William had left five children behind, and in 1900, all of them were still living with their mother Adelaide in Washington, DC. Albert (26) was a clerk in a jewelry store; Abraham (24) was working in men’s and women’s furnishings. Jeanette (20), Goldie (17), and Howard (13) were not working outside the home.

Adelaide Sigmund and family, 1900 US census, Census Place: Washington, Washington, District of Columbia; Page: 1; Enumeration District: 0031; FHL microfilm: 1240159
Ancestry.com. 1900 United States Federal Census

There are two things to note about this census record. First, Goldie was a son, not a daughter. That threw me off until I found later records for Goldie, whose real name was Goldsmith. Second, the record reports that Adelaide had had seven children, only five of whom were still living. I knew that Herman had died in 1883, but I have not located the other child who was no longer living.

Ella Goldschmidt Sigmund’s six surviving children were all married by 1900, and four of them were living in Baltimore.  Ella herself was living with her daughter May, May’s husband Gerson Cahn, a fur salesman, and their baby boy, Felix Albert Cahn (listed as Albert on the census).

Gerson Cahn and family, 1900 US census, Census Place: Baltimore Ward 16, Baltimore City (Independent City), Maryland; Page: 13; Enumeration District: 0209; FHL microfilm: 1240615
Ancestry.com. 1900 United States Federal Census

Simon Sigmund was a dry goods salesman and was living with his wife Helen and son Harold in Baltimore.1 Leo Sigmund and his wife Claudia and infant daughter Tracy Edna were also living in Baltimore in 1900 where Leo was a hat merchant.2  Leo and Claudia’s second child Albert Lloyd Sigmund was born on September 17, 1902.3

The fourth of Ella’s children living in Baltimore in 1900 was her daughter Mollie, who was living with her three children and husband Harry Goldman.4 Although Harry was working as a police magistrate in 1900, his other activities are what he would become best known for. Harry Goldman, who was known as Judge, was one of the original organizers and investors in the team that would eventually become Baltimore’s American League baseball team, the Orioles, when the American League was formed in 1900. Here is the first Orioles team in 1901:

As a somewhat lapsed baseball fan, I loved reading the many articles describing how the American League was created and the obstacles it had to overcome as the older circuit, the National League, took extraordinary steps to try and prevent the creation of a league that would compete for audiences and players. For example, Harry Goldman located the land where the Baltimore’s stadium was to be built, and the National League tried to block that acquisition. Harry played such an instrumental role in the organization of the team and its league that he was named the first secretary-treasurer of Baltimore’s first American League team in 1900.5

The Baltimore Sun, November 17, 1900, p. 6.

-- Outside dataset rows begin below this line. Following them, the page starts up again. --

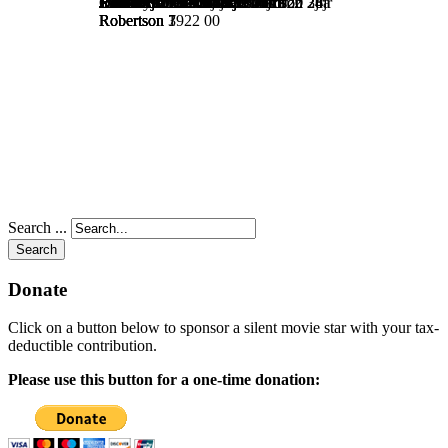
Search ...
Search
Donate
Click on a button below to sponsor a silent movie star with your tax-
deductible contribution.
Please use this button for a one-time donation: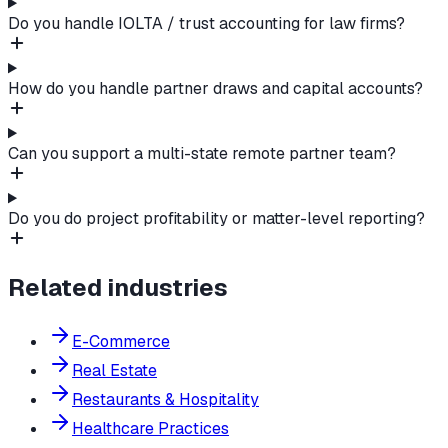
Do you handle IOLTA / trust accounting for law firms?
How do you handle partner draws and capital accounts?
Can you support a multi-state remote partner team?
Do you do project profitability or matter-level reporting?
Related industries
E-Commerce
Real Estate
Restaurants & Hospitality
Healthcare Practices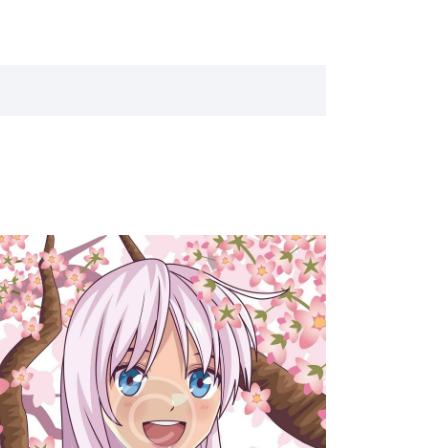
T
V
I
E
W
S
N
A
V
I
G
A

Ella’s two remaining children were not living in Baltimore in 1900. Henrietta had long ago moved to Washington, Pennsylvania, with her husband S.J. Katzenstein. And by 1900, Joseph Sigmund had left Pittsburgh, where he had moved several years before. In 1900 he was living in Denver with his wife and children and working in advertising.

Joseph Sigmund and family, 1900 US census, Census Place: Denver, Arapahoe, Colorado; Page: 4; Enumeration District: 0059; FHL microfilm: 1240118
Ancestry.com. 1900 United States Federal Censu

Thus, in 1900, Ella Goldschmidt Sigmund had four of her six surviving children living nearby in Baltimore, plus one living in Pennsylvania and one in Denver. The next four years would be terrible ones, however.

First, Ella’s son-in-law S.J. Katzenstein, Henrietta’s husband, died on December 7, 1901, at the age of 53. He left behind his wife Henrietta and six children, ranging in age from Moynelle, who was 22, to Vernon, who was only nine years old.

Then two years later on November 23, 1903, Ella lost another son-in-law when May’s husband Gerson Cahn died from pulmonary tuberculosis. He was only 31 years old.

But the family’s tragedy deepened when May herself died just four months later on March 18, 1904, at the age of 29, from pulmonary edema and heart failure. Their son Felix Albert was orphaned at just four years old.

When I recently received May’s death certificate, it answered a question I had asked in a recent post: Had Ella Goldschmidt Sigmund really had a child in her fifties?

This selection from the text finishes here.